- _Task to complete_:
The answer is every line of the records that holds the word "slider", copied in full.

[Bounding box prediction data]
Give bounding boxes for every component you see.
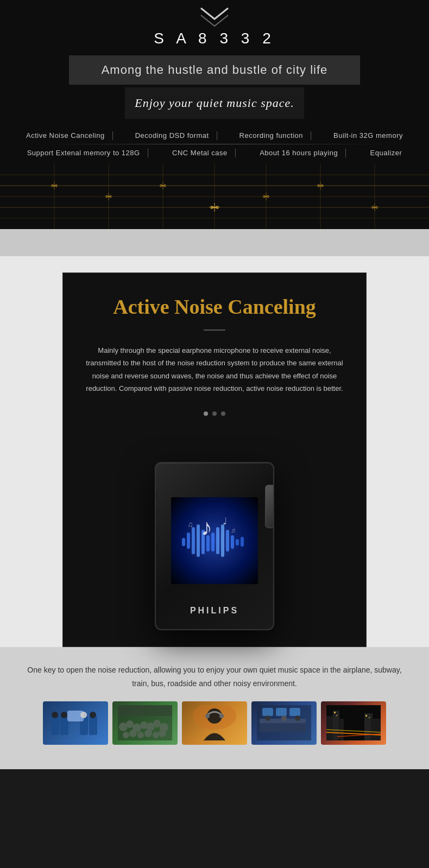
svg-point-63	[61, 712, 67, 718]
svg-rect-104	[336, 715, 337, 716]
thumbnail-4	[251, 701, 317, 745]
svg-rect-58	[60, 716, 68, 735]
bottom-description: One key to open the noise reduction, all…	[24, 663, 405, 690]
svg-point-77	[144, 730, 152, 737]
feature-recording: Recording function	[234, 131, 308, 140]
feature-eq: Equalizer	[365, 149, 408, 157]
svg-rect-90	[289, 708, 300, 716]
svg-point-76	[137, 732, 144, 738]
anc-card: Active Noise Canceling Mainly through th…	[62, 273, 367, 647]
feature-dsd: Decoding DSD format	[130, 131, 214, 140]
svg-rect-51	[236, 539, 239, 546]
svg-point-84	[219, 714, 224, 718]
device-body: ♪ ♩ ♫ ♬ PHILIPS	[155, 462, 274, 630]
anc-section: Active Noise Canceling Mainly through th…	[0, 256, 429, 647]
dots-row	[79, 411, 350, 416]
svg-rect-48	[221, 524, 224, 557]
device-screen: ♪ ♩ ♫ ♬	[171, 497, 258, 584]
tagline1-text: Among the hustle and bustle of city life	[102, 63, 328, 77]
hero-section: S A 8 3 3 2 Among the hustle and bustle …	[0, 0, 429, 229]
svg-rect-43	[197, 524, 200, 557]
svg-rect-50	[231, 535, 234, 549]
thumbnail-5	[321, 701, 386, 745]
svg-rect-41	[187, 533, 190, 549]
gold-lines-decoration	[0, 164, 429, 229]
music-visualization: ♪ ♩ ♫ ♬	[176, 505, 253, 576]
thumbnail-1	[43, 701, 108, 745]
svg-text:♩: ♩	[223, 516, 227, 527]
dot-1[interactable]	[204, 411, 208, 416]
svg-text:♪: ♪	[201, 515, 212, 540]
svg-point-78	[153, 732, 159, 738]
features-section: Active Noise Canceling Decoding DSD form…	[0, 127, 429, 164]
thumbnail-3	[182, 701, 247, 745]
svg-point-74	[123, 732, 129, 738]
features-row-1: Active Noise Canceling Decoding DSD form…	[0, 127, 429, 144]
svg-rect-40	[182, 538, 185, 546]
svg-point-79	[159, 730, 166, 737]
svg-text:♬: ♬	[231, 527, 236, 534]
thumbnail-2	[112, 701, 178, 745]
model-name: S A 8 3 3 2	[0, 30, 429, 47]
svg-rect-105	[365, 715, 367, 717]
feature-memory: Built-in 32G memory	[328, 131, 408, 140]
tagline2-box: Enjoy your quiet music space.	[125, 87, 304, 119]
svg-point-92	[281, 715, 287, 721]
svg-rect-42	[192, 527, 195, 554]
svg-point-68	[126, 720, 134, 728]
svg-point-65	[90, 712, 96, 718]
tagline2-text: Enjoy your quiet music space.	[135, 96, 294, 110]
svg-rect-106	[369, 717, 370, 718]
anc-divider	[204, 330, 225, 331]
svg-rect-89	[276, 708, 287, 716]
dot-3[interactable]	[221, 411, 225, 416]
logo-icon	[198, 5, 231, 27]
svg-rect-49	[226, 530, 229, 552]
svg-point-93	[295, 715, 300, 721]
svg-text:♫: ♫	[187, 520, 193, 529]
philips-device: ♪ ♩ ♫ ♬ PHILIPS	[155, 462, 274, 647]
svg-point-72	[153, 720, 161, 727]
svg-rect-103	[334, 712, 336, 713]
svg-rect-52	[241, 537, 244, 547]
device-wheel	[265, 485, 274, 528]
gray-separator	[0, 229, 429, 256]
thumbnails-row	[22, 701, 407, 756]
tagline-box: Among the hustle and bustle of city life	[69, 55, 361, 85]
feature-noise: Active Noise Canceling	[21, 131, 110, 140]
feature-battery: About 16 hours playing	[254, 149, 343, 157]
anc-title: Active Noise Canceling	[79, 295, 350, 319]
feature-cnc: CNC Metal case	[167, 149, 233, 157]
features-row-2: Support Extenal memory to 128G CNC Metal…	[0, 144, 429, 161]
svg-rect-60	[89, 716, 97, 735]
svg-point-62	[52, 712, 58, 718]
svg-point-75	[129, 730, 137, 737]
svg-rect-99	[371, 719, 381, 740]
svg-rect-47	[216, 527, 219, 554]
svg-point-91	[265, 715, 270, 721]
dot-2[interactable]	[212, 411, 217, 416]
svg-rect-80	[118, 705, 172, 716]
svg-point-64	[80, 712, 87, 718]
bottom-section: One key to open the noise reduction, all…	[0, 647, 429, 769]
anc-description: Mainly through the special earphone micr…	[79, 344, 350, 395]
device-image: ♪ ♩ ♫ ♬ PHILIPS	[79, 429, 350, 647]
svg-rect-57	[51, 716, 59, 735]
device-brand-text: PHILIPS	[190, 606, 239, 616]
svg-point-83	[205, 714, 210, 718]
svg-rect-88	[262, 708, 273, 716]
svg-rect-97	[338, 719, 344, 740]
feature-ext-memory: Support Extenal memory to 128G	[22, 149, 146, 157]
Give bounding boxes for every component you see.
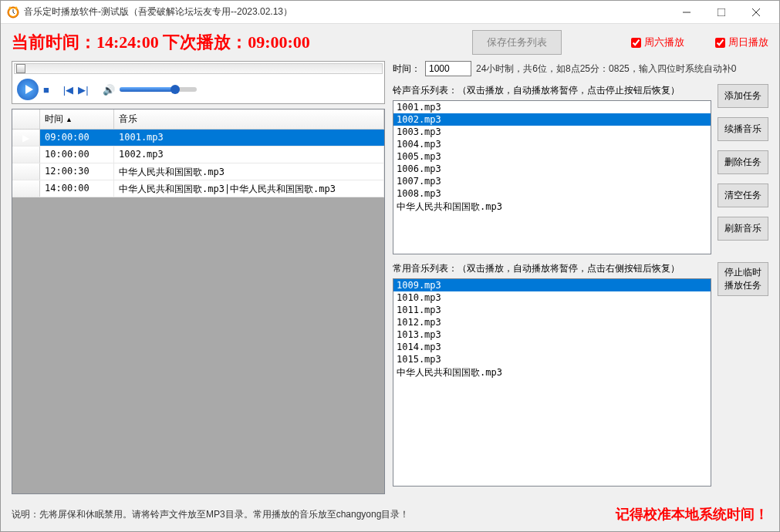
- row-indicator: [12, 163, 40, 180]
- sort-asc-icon: ▲: [66, 116, 73, 123]
- cell-music: 中华人民共和国国歌.mp3: [114, 163, 384, 180]
- volume-slider[interactable]: [120, 87, 197, 92]
- app-window: 音乐定时播放软件-测试版（吾爱破解论坛坛友专用--2023.02.13） 当前时…: [0, 0, 780, 532]
- continue-play-button[interactable]: 续播音乐: [718, 117, 768, 141]
- current-time-display: 当前时间：14:24:00 下次播放：09:00:00: [12, 31, 310, 54]
- list-item[interactable]: 1014.mp3: [393, 341, 711, 353]
- list-item[interactable]: 1010.mp3: [393, 291, 711, 304]
- footer-warning: 记得校准本地系统时间！: [616, 505, 768, 524]
- cell-time: 10:00:00: [40, 146, 114, 163]
- grid-col-music[interactable]: 音乐: [114, 109, 384, 130]
- list-item[interactable]: 1005.mp3: [393, 150, 711, 163]
- prev-button[interactable]: |◀: [63, 84, 73, 96]
- cell-music: 1001.mp3: [114, 130, 384, 146]
- clear-task-button[interactable]: 清空任务: [718, 184, 768, 207]
- list-item[interactable]: 1001.mp3: [393, 101, 711, 113]
- time-input[interactable]: [425, 61, 471, 76]
- ring-music-listbox[interactable]: 1001.mp31002.mp31003.mp31004.mp31005.mp3…: [393, 100, 711, 254]
- stop-temp-button[interactable]: 停止临时播放任务: [718, 262, 768, 296]
- svg-point-2: [9, 6, 12, 8]
- list-item[interactable]: 1013.mp3: [393, 328, 711, 341]
- titlebar: 音乐定时播放软件-测试版（吾爱破解论坛坛友专用--2023.02.13）: [1, 1, 779, 24]
- time-input-hint: 24小时制，共6位，如8点25分：0825，输入四位时系统自动补0: [476, 62, 736, 76]
- table-row[interactable]: 14:00:00中华人民共和国国歌.mp3|中华人民共和国国歌.mp3: [12, 180, 384, 197]
- close-button[interactable]: [738, 2, 773, 23]
- list-item[interactable]: 1008.mp3: [393, 187, 711, 200]
- saturday-checkbox-input[interactable]: [631, 38, 641, 48]
- seek-slider[interactable]: [14, 63, 383, 74]
- list-item[interactable]: 1003.mp3: [393, 126, 711, 138]
- sunday-checkbox-input[interactable]: [715, 38, 725, 48]
- list-item[interactable]: 1002.mp3: [393, 113, 711, 126]
- add-task-button[interactable]: 添加任务: [718, 84, 768, 108]
- list-item[interactable]: 1009.mp3: [393, 279, 711, 291]
- stop-button[interactable]: ■: [43, 84, 49, 96]
- save-task-list-button[interactable]: 保存任务列表: [472, 30, 562, 55]
- volume-icon[interactable]: 🔊: [103, 84, 115, 96]
- cell-time: 09:00:00: [40, 130, 114, 146]
- svg-point-3: [15, 6, 18, 8]
- maximize-button[interactable]: [704, 2, 738, 23]
- ring-list-label: 铃声音乐列表：（双击播放，自动播放将暂停，点击停止按钮后恢复）: [393, 84, 711, 97]
- list-item[interactable]: 中华人民共和国国歌.mp3: [393, 365, 711, 380]
- common-list-label: 常用音乐列表：（双击播放，自动播放将暂停，点击右侧按钮后恢复）: [393, 262, 711, 275]
- footer-note: 说明：先将屏保和休眠禁用。请将铃声文件放至MP3目录。常用播放的音乐放至chan…: [12, 508, 616, 521]
- next-button[interactable]: ▶|: [78, 84, 88, 96]
- time-input-label: 时间：: [393, 62, 420, 76]
- grid-col-time[interactable]: 时间 ▲: [40, 109, 114, 130]
- list-item[interactable]: 中华人民共和国国歌.mp3: [393, 200, 711, 214]
- window-title: 音乐定时播放软件-测试版（吾爱破解论坛坛友专用--2023.02.13）: [24, 5, 669, 19]
- cell-music: 1002.mp3: [114, 146, 384, 163]
- list-item[interactable]: 1012.mp3: [393, 316, 711, 328]
- refresh-music-button[interactable]: 刷新音乐: [718, 217, 768, 241]
- table-row[interactable]: ▶09:00:001001.mp3: [12, 130, 384, 146]
- media-player: ■ |◀ ▶| 🔊: [12, 61, 385, 104]
- delete-task-button[interactable]: 删除任务: [718, 150, 768, 174]
- cell-music: 中华人民共和国国歌.mp3|中华人民共和国国歌.mp3: [114, 180, 384, 197]
- row-indicator: [12, 180, 40, 197]
- header-row: 当前时间：14:24:00 下次播放：09:00:00 保存任务列表 周六播放 …: [1, 24, 779, 61]
- saturday-checkbox[interactable]: 周六播放: [631, 35, 684, 49]
- sunday-checkbox[interactable]: 周日播放: [715, 35, 768, 49]
- svg-rect-5: [718, 8, 725, 16]
- table-row[interactable]: 10:00:001002.mp3: [12, 146, 384, 163]
- common-music-listbox[interactable]: 1009.mp31010.mp31011.mp31012.mp31013.mp3…: [393, 278, 711, 487]
- cell-time: 14:00:00: [40, 180, 114, 197]
- list-item[interactable]: 1007.mp3: [393, 175, 711, 187]
- app-icon: [7, 6, 19, 19]
- list-item[interactable]: 1004.mp3: [393, 138, 711, 150]
- row-indicator: [12, 146, 40, 163]
- table-row[interactable]: 12:00:30中华人民共和国国歌.mp3: [12, 163, 384, 180]
- list-item[interactable]: 1006.mp3: [393, 163, 711, 175]
- cell-time: 12:00:30: [40, 163, 114, 180]
- list-item[interactable]: 1015.mp3: [393, 353, 711, 365]
- list-item[interactable]: 1011.mp3: [393, 304, 711, 316]
- minimize-button[interactable]: [669, 2, 704, 23]
- row-indicator: ▶: [12, 130, 40, 146]
- play-button[interactable]: [17, 79, 39, 100]
- task-grid[interactable]: 时间 ▲ 音乐 ▶09:00:001001.mp310:00:001002.mp…: [12, 109, 385, 494]
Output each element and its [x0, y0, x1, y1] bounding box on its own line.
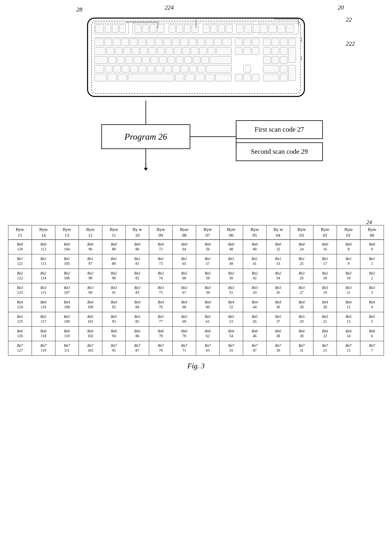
- svg-rect-103: [198, 65, 205, 72]
- table-cell-bit1-col8: Bit157: [196, 254, 219, 269]
- svg-rect-101: [181, 65, 188, 72]
- ref-20-label: 20: [338, 4, 344, 11]
- svg-rect-104: [206, 65, 231, 72]
- cell-bit-label: Bit0: [40, 242, 46, 247]
- cell-val: 13: [347, 319, 350, 324]
- cell-val: 72: [159, 247, 163, 252]
- svg-rect-28: [95, 37, 297, 38]
- cell-bit-label: Bit4: [228, 300, 234, 305]
- cell-bit-label: Bit4: [158, 300, 164, 305]
- col-header-byte13: Byte13: [55, 225, 79, 240]
- svg-marker-141: [144, 168, 148, 171]
- cell-bit-label: Bit0: [252, 242, 258, 247]
- cell-bit-label: Bit2: [346, 271, 352, 276]
- cell-val: 30: [300, 333, 303, 339]
- svg-rect-75: [109, 56, 116, 64]
- ref-28: 28: [76, 6, 82, 13]
- table-row-bit3: Bit3123Bit3115Bit3107Bit399Bit391Bit383B…: [8, 283, 384, 298]
- table-cell-bit4-col15: Bit44: [360, 298, 384, 312]
- svg-rect-70: [263, 47, 271, 55]
- table-cell-bit3-col4: Bit391: [102, 283, 126, 298]
- svg-rect-99: [164, 65, 171, 72]
- table-cell-bit3-col13: Bit319: [313, 283, 337, 298]
- cell-val: 96: [89, 247, 92, 252]
- cell-val: 92: [112, 305, 116, 310]
- table-cell-bit6-col15: Bit66: [360, 326, 384, 341]
- table-cell-bit7-col9: Bit755: [219, 341, 243, 355]
- cell-val: 88: [112, 247, 116, 252]
- svg-rect-16: [192, 25, 198, 33]
- cell-bit-label: Bit5: [369, 314, 375, 319]
- cell-bit-label: Bit3: [369, 285, 375, 290]
- table-cell-bit2-col7: Bit266: [173, 269, 196, 283]
- table-cell-bit5-col13: Bit521: [313, 312, 337, 326]
- cell-val: 59: [206, 290, 210, 295]
- cell-val: 64: [182, 247, 186, 252]
- table-cell-bit3-col9: Bit351: [219, 283, 243, 298]
- cell-bit-label: Bit3: [252, 285, 258, 290]
- cell-val: 34: [276, 276, 280, 281]
- col-header-byte08: Byte08: [173, 225, 196, 240]
- svg-rect-13: [169, 25, 175, 33]
- cell-bit-label: Bit2: [181, 271, 187, 276]
- col-header-byte05: Byte05: [243, 225, 266, 240]
- table-cell-bit6-col13: Bit622: [313, 326, 337, 341]
- table-cell-bit4-col9: Bit452: [219, 298, 243, 312]
- table-cell-bit2-col11: Bit234: [266, 269, 290, 283]
- cell-val: 23: [323, 348, 327, 353]
- svg-rect-37: [164, 39, 171, 46]
- table-cell-bit1-col1: Bit1113: [32, 254, 55, 269]
- cell-val: 32: [276, 247, 280, 252]
- table-cell-bit0-col7: Bit064: [173, 240, 196, 254]
- cell-val: 8: [348, 247, 350, 252]
- cell-val: 57: [206, 261, 210, 266]
- svg-rect-60: [166, 47, 173, 55]
- svg-rect-56: [132, 47, 139, 55]
- cell-val: 47: [253, 348, 257, 353]
- svg-rect-55: [124, 47, 131, 55]
- cell-val: 69: [182, 319, 186, 324]
- svg-rect-14: [176, 25, 183, 33]
- cell-val: 120: [17, 247, 23, 252]
- ref-24-label: 24: [366, 219, 372, 225]
- cell-val: 36: [276, 305, 280, 310]
- col-header-byte12: Byte12: [79, 225, 102, 240]
- cell-val: 122: [17, 276, 23, 281]
- table-cell-bit5-col6: Bit577: [149, 312, 173, 326]
- cell-bit-label: Bit3: [111, 285, 117, 290]
- cell-val: 86: [135, 333, 139, 339]
- svg-text:Second scan code 29: Second scan code 29: [251, 148, 308, 155]
- cell-val: 111: [64, 348, 70, 353]
- svg-rect-67: [235, 47, 242, 55]
- cell-bit-label: Bit5: [17, 314, 23, 319]
- svg-rect-23: [253, 25, 260, 33]
- svg-rect-107: [280, 65, 287, 72]
- cell-bit-label: Bit6: [322, 329, 328, 333]
- svg-rect-116: [205, 74, 214, 81]
- svg-rect-71: [272, 47, 279, 55]
- svg-rect-58: [149, 47, 156, 55]
- svg-rect-100: [173, 65, 180, 72]
- table-cell-bit7-col6: Bit779: [149, 341, 173, 355]
- cell-bit-label: Bit0: [299, 242, 305, 247]
- cell-bit-label: Bit1: [252, 257, 258, 261]
- svg-rect-94: [122, 65, 129, 72]
- ref-222-label: 222: [346, 40, 355, 47]
- main-layout: 28 224 20 22 222: [0, 0, 392, 370]
- svg-rect-18: [211, 25, 217, 33]
- cell-val: 27: [300, 290, 303, 295]
- table-cell-bit0-col12: Bit024: [290, 240, 314, 254]
- col-header-byte10: By te10: [126, 225, 149, 240]
- cell-val: 21: [323, 319, 327, 324]
- cell-val: 25: [300, 261, 303, 266]
- svg-rect-35: [147, 39, 154, 46]
- svg-rect-119: [244, 74, 251, 81]
- cell-bit-label: Bit7: [275, 343, 281, 348]
- table-cell-bit2-col13: Bit218: [313, 269, 337, 283]
- table-cell-bit2-col5: Bit282: [126, 269, 149, 283]
- cell-val: 38: [276, 333, 280, 339]
- cell-val: 121: [17, 261, 23, 266]
- table-cell-bit3-col3: Bit399: [79, 283, 102, 298]
- cell-val: 35: [276, 290, 280, 295]
- table-cell-bit7-col12: Bit731: [290, 341, 314, 355]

- _Reply to the task_:
- volume-slider[interactable]: [120, 87, 197, 92]
- seek-slider[interactable]: [14, 63, 383, 74]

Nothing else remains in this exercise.